▶ **Requirement**: Report the count of lines containing the word "font" in these records, with no other text.

▶ **Material shown**:
..............................

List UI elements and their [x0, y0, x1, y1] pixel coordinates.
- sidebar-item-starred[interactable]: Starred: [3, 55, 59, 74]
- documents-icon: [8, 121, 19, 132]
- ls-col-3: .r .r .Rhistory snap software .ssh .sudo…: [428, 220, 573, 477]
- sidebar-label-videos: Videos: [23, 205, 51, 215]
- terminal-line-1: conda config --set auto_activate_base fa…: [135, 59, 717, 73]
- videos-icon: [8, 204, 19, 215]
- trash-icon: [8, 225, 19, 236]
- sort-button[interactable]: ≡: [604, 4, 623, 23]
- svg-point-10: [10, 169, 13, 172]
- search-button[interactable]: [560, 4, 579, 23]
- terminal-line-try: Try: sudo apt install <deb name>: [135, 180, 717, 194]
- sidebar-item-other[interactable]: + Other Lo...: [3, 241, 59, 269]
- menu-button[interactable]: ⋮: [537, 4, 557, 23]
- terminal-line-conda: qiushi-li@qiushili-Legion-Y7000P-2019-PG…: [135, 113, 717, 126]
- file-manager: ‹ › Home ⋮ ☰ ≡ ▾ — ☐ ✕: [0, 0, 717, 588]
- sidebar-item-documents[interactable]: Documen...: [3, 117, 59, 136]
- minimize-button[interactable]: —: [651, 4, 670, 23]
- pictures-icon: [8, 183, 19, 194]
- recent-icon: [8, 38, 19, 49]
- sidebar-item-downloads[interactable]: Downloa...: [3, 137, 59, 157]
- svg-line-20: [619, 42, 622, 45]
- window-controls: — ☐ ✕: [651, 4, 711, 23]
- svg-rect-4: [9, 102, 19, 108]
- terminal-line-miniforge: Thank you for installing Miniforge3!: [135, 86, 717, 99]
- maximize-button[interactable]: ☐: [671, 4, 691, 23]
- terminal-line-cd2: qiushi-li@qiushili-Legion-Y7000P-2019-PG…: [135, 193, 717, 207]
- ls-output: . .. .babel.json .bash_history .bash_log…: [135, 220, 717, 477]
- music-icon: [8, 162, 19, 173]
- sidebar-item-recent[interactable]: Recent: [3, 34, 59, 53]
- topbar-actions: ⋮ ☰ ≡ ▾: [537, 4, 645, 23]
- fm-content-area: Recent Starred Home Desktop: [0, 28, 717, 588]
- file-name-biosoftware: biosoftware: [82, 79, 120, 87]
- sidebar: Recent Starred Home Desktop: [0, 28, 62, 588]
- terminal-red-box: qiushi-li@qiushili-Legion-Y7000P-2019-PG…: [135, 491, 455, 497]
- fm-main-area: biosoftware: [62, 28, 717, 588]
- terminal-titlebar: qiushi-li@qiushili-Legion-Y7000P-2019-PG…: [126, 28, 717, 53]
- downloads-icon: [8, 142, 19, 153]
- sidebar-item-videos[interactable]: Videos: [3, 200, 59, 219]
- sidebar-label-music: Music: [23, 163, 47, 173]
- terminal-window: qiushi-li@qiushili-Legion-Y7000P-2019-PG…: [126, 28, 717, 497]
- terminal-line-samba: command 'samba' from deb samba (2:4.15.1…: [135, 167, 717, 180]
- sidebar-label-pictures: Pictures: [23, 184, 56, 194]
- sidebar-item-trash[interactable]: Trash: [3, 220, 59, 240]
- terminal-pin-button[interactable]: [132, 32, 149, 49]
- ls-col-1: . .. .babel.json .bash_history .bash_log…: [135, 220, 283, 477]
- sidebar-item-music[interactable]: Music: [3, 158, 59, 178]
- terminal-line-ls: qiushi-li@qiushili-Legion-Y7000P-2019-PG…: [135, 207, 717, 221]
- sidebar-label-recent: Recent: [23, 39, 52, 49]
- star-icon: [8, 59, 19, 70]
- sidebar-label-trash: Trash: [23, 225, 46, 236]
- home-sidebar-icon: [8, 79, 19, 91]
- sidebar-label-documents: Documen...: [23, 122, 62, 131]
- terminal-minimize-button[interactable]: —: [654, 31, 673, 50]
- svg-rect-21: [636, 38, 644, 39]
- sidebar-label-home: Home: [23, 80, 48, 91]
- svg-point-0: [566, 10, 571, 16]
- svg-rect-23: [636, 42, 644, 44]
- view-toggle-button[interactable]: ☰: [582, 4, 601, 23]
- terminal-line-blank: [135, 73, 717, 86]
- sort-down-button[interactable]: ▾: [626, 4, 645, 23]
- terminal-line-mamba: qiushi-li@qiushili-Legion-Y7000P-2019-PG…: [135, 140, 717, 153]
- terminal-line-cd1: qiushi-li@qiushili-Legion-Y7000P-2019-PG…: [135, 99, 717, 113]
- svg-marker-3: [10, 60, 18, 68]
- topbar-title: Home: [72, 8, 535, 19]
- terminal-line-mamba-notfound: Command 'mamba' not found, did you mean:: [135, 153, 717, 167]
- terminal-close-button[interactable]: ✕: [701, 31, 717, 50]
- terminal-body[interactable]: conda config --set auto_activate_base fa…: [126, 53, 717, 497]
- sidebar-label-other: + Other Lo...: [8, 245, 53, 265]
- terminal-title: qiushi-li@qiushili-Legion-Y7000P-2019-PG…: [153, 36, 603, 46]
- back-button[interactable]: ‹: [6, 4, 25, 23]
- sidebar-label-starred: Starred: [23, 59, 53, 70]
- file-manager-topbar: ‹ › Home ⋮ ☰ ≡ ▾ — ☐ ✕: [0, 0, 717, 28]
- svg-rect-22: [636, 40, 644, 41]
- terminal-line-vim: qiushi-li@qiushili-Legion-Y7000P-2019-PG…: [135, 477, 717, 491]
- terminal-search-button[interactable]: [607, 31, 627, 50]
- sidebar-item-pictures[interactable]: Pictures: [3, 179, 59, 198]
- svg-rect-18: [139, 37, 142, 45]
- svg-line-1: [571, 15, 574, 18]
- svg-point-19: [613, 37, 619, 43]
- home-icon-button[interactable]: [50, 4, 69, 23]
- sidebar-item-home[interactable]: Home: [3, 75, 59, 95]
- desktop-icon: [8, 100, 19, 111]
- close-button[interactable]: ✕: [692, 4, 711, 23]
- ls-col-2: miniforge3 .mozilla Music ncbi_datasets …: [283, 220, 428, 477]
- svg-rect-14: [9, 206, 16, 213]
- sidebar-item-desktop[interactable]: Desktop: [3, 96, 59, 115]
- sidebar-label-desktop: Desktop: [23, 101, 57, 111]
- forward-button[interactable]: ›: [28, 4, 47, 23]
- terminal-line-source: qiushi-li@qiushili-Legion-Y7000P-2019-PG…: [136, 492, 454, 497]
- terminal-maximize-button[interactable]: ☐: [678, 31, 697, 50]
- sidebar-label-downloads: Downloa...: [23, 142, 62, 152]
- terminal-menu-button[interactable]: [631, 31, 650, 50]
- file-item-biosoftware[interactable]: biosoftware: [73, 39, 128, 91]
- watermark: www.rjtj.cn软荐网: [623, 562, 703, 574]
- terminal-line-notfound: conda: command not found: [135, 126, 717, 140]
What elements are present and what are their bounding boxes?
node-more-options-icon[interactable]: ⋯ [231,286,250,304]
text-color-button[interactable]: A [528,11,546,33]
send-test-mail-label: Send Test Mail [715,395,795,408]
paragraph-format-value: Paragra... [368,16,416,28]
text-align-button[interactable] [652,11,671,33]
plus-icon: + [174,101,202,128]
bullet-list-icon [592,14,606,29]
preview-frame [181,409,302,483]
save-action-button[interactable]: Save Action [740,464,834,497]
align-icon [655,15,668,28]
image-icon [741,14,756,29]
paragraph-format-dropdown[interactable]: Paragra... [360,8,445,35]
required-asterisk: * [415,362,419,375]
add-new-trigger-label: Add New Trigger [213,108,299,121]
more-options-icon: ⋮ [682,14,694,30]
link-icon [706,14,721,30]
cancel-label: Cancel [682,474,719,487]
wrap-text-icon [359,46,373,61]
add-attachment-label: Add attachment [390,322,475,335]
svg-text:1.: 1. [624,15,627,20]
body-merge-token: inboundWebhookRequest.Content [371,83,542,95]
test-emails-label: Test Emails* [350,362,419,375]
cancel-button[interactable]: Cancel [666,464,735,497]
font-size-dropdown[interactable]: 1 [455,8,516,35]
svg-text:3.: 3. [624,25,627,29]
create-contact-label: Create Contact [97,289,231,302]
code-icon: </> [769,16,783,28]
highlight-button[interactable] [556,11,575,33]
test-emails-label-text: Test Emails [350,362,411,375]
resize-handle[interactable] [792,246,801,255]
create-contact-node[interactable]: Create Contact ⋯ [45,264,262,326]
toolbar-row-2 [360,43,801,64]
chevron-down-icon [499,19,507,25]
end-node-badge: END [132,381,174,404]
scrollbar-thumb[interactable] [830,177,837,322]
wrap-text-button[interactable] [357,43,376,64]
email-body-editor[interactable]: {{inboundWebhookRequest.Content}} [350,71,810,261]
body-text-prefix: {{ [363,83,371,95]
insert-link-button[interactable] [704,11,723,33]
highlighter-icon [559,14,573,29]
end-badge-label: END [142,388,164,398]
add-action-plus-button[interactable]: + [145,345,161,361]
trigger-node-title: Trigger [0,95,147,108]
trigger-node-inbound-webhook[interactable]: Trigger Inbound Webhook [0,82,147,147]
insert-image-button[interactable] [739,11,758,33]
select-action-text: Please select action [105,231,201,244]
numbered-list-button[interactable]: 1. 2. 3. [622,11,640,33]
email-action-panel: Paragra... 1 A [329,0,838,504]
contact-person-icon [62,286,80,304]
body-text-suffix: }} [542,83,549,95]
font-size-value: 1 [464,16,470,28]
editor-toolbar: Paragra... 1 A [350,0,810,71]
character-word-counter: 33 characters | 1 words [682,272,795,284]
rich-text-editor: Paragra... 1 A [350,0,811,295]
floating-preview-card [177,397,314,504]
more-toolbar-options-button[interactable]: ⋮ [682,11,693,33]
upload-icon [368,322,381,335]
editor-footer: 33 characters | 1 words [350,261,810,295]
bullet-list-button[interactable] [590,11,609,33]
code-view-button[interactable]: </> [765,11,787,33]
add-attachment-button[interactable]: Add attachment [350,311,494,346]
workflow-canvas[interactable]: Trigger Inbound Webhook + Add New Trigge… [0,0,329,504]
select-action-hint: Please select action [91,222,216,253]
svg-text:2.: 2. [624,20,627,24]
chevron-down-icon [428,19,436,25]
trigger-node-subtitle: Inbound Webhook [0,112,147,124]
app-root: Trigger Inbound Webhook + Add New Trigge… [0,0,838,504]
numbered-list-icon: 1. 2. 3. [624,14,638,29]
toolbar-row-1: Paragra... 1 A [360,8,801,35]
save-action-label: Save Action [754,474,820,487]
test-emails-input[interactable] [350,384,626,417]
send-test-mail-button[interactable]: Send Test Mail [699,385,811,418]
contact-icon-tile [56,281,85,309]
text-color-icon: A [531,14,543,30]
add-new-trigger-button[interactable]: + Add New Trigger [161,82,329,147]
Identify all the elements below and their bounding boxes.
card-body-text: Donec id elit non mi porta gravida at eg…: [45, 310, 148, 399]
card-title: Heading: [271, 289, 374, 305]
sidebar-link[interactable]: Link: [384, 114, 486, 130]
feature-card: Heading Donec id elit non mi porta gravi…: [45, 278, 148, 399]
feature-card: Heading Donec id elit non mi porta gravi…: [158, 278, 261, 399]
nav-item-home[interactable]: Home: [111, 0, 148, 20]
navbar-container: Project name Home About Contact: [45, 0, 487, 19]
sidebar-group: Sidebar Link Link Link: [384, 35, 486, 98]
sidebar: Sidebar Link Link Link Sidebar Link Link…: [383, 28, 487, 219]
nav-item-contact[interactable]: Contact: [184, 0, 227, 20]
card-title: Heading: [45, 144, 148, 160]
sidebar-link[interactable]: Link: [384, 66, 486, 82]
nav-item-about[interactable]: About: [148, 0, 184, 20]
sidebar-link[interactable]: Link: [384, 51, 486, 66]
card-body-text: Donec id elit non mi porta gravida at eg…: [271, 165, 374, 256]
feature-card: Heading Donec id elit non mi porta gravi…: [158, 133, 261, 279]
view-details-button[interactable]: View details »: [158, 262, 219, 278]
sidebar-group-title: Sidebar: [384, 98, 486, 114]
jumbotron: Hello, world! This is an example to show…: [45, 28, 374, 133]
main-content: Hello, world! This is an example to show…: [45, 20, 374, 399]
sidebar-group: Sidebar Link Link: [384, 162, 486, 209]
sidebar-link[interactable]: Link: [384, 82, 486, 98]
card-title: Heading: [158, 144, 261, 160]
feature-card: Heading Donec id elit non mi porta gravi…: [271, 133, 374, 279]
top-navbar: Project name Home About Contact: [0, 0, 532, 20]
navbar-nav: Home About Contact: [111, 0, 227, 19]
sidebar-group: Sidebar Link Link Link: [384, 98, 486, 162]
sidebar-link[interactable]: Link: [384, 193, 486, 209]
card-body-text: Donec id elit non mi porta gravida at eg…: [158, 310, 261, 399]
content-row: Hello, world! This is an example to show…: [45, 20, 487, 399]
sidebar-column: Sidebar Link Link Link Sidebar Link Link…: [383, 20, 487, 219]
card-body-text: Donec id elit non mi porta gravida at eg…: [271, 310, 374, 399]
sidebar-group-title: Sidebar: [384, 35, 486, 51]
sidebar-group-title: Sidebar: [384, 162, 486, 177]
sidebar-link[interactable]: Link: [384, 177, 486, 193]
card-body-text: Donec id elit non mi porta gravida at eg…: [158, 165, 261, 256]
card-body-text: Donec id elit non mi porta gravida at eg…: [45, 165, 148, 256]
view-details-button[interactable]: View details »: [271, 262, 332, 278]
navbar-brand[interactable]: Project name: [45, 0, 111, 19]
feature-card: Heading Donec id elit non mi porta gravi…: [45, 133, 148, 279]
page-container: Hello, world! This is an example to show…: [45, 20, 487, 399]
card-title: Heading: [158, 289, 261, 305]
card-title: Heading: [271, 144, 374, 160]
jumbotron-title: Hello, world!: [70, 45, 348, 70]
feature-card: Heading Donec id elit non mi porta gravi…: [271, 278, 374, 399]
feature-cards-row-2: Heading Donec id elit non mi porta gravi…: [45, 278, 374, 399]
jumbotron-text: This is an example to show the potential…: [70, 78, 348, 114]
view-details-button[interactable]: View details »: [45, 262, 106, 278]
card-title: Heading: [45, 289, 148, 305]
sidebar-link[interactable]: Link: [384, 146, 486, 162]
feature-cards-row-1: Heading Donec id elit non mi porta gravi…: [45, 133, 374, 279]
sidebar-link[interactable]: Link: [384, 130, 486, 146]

..............................

▶ **Result of this exercise**: 2